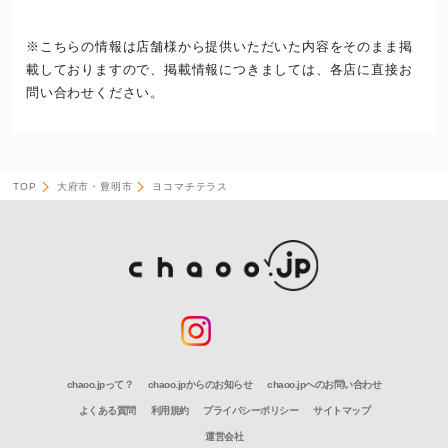
※こちらの情報は店舗様から提供いただいた内容をそのまま掲
載しておりますので、
掲載情報につきましては、各店に直接お
問い合わせください。
TOP
大府市・豊明市
ヨコマチテラス
chaoo.jpって？
chaoo.jpからのお知らせ
chaoo.jpへのお問い合わせ
よくある質問
利用規約
プライバシーポリシー
サイトマップ
運営会社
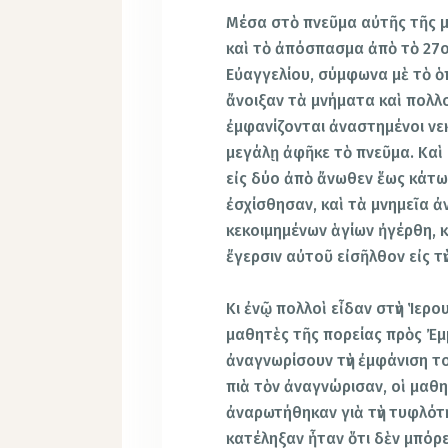
Μέσα στὸ πνεῦμα αὐτῆς τῆς μ
καὶ τὸ ἀπόσπασμα ἀπὸ τὸ 27
Εὐαγγελίου, σύμφωνα μὲ τὸ ὁ
ἄνοιξαν τὰ μνήματα καὶ πολλο
ἐμφανίζονται ἀναστημένοι νεκ
μεγάλῃ ἀφῆκε τὸ πνεῦμα. Καὶ
εἰς δύο ἀπὸ ἄνωθεν ἕως κάτω,
ἐσχίσθησαν, καὶ τὰ μνημεῖα 
κεκοιμημένων ἁγίων ἠγέρθη, κ
ἔγερσιν αὐτοῦ εἰσῆλθον εἰς τ
Κι ἐνῷ πολλοὶ εἶδαν στὴν Ἱερο
μαθητὲς τῆς πορείας πρὸς Ἐμ
ἀναγνωρίσουν τὴν ἐμφάνιση 
πιὰ τὸν ἀναγνώρισαν, οἱ μαθ
ἀναρωτήθηκαν γιὰ τὴν τυφλότ
κατέληξαν ἦταν ὅτι δὲν μπόρε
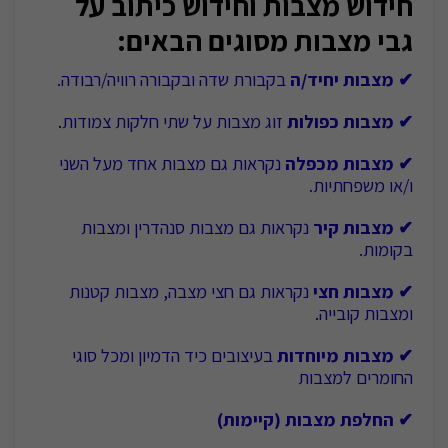
חידוש מצבות וחידוש כיתוב על
גבי מצבות מסוגים הבאים:
✔ מצ
בות יחיד/ה
בקבורת שדה ובקבורה רוויה/רבודה.
✔ מצבות כפולות
זוג מצבות
על שתי חלקות צמודות
.
✔ מצבות מכפלה
נקראות גם מצבות אחד מעל השני
ו/או משפחתיות.
✔ מצבות קיר
נקראות גם מצבות סנהדרין ומצבות
בקומות.
✔ מצבות חצי
נקראות גם חצי מצבה, מצבות קטנות
ומצבות קובייה
.
✔ מצבות מיוחדות
בעיצובים כיד הדמיון ומכל סוגי
החומרים למצבות
✔ החלפת מצבות (קיימות)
•••••
# [Exercise prompt]
The lines from the one holding "נקראות גם חצי מצבה, מצבות קטנות" to the final line of the entries, both included, are what should be output, exactly and alone.

# [Response box]
נקראות גם חצי מצבה, מצבות קטנות
ומצבות קובייה
.
✔ מצבות מיוחדות
בעיצובים כיד הדמיון ומכל סוגי
החומרים למצבות
✔ החלפת מצבות (קיימות)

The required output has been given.